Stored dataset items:

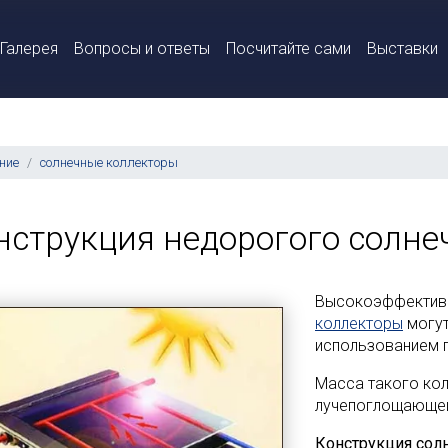
Галерея
Вопросы и ответы
Посчитайте сами
Выставки
ние
солнечные коллекторы
нструкция недорогого солне
Высокоэффектив
коллекторы
могут
использованием п
Масса такого кол
лучепоглощающей
Конструкция сол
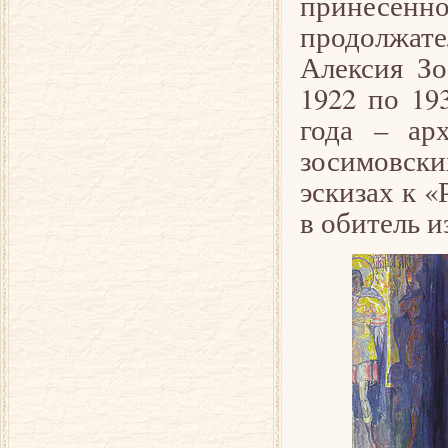
принесенно
продолжат
Алексия Зо
1922 по 19
года – ар
зосимовск
эскизах к 
в обитель и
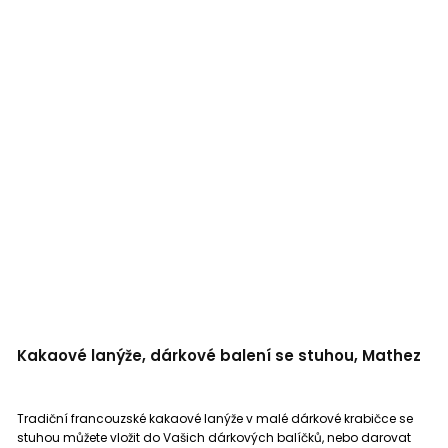
Kakaové lanýže, dárkové balení se stuhou, Mathez
Tradiční francouzské kakaové lanýže v malé dárkové krabičce se
stuhou můžete vložit do Vašich dárkových balíčků, nebo darovat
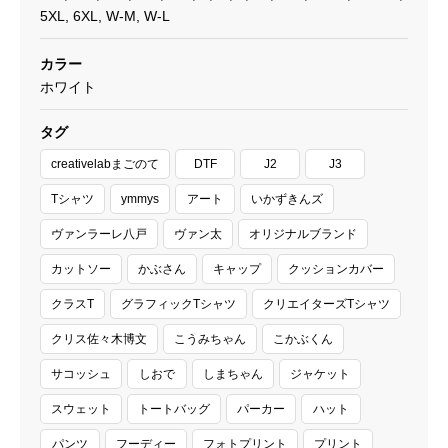
5XL, 6XL, W-M, W-L
カラー
ホワイト
タグ
creativelabまごのて
DTF
J2
J3
Tシャツ
ymmys
アート
いかずきんズ
ヴァンラーレ八戸
ヴァン太
オリジナルブランド
カットソー
かぶさん
キャップ
クッションカバー
クラスT
グラフィックTシャツ
クリエイターズTシャツ
クリス佐々木博文
こうみちゃん
こかぶくん
サコッシュ
しおで
しまちゃん
ジャケット
スウェット
トートバッグ
パーカー
ハット
パンツ
フーディー
フォトプリント
プリント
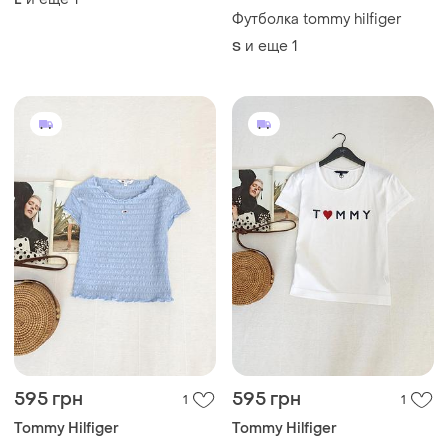
Футболка tommy hilfiger
и еще
1
S
595 грн
595 грн
1
1
Tommy Hilfiger
Tommy Hilfiger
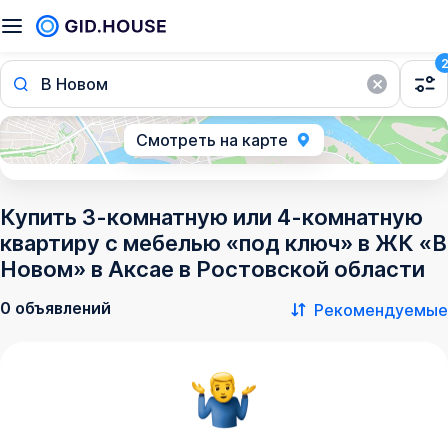
В Новом
Смотреть на карте
Купить 3-комнатную или 4-комнатную
квартиру с мебелью «под ключ» в ЖК «В
Новом» в Аксае в Ростовской области
0 объявлений
Рекомендуемые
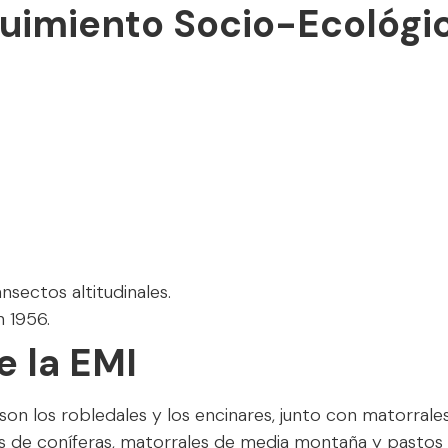
guimiento Socio-Ecológi
nsectos altitudinales.
 1956.
e la EMI
on los robledales y los encinares, junto con matorrales
 de coníferas, matorrales de media montaña y pastos d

What the exercise asks: Scan the data for the word "lanýže" and copy every line where it shows up.

Result for this task:
Kakaové lanýže, dárkové balení se stuhou, Mathez
Tradiční francouzské kakaové lanýže v malé dárkové krabičce se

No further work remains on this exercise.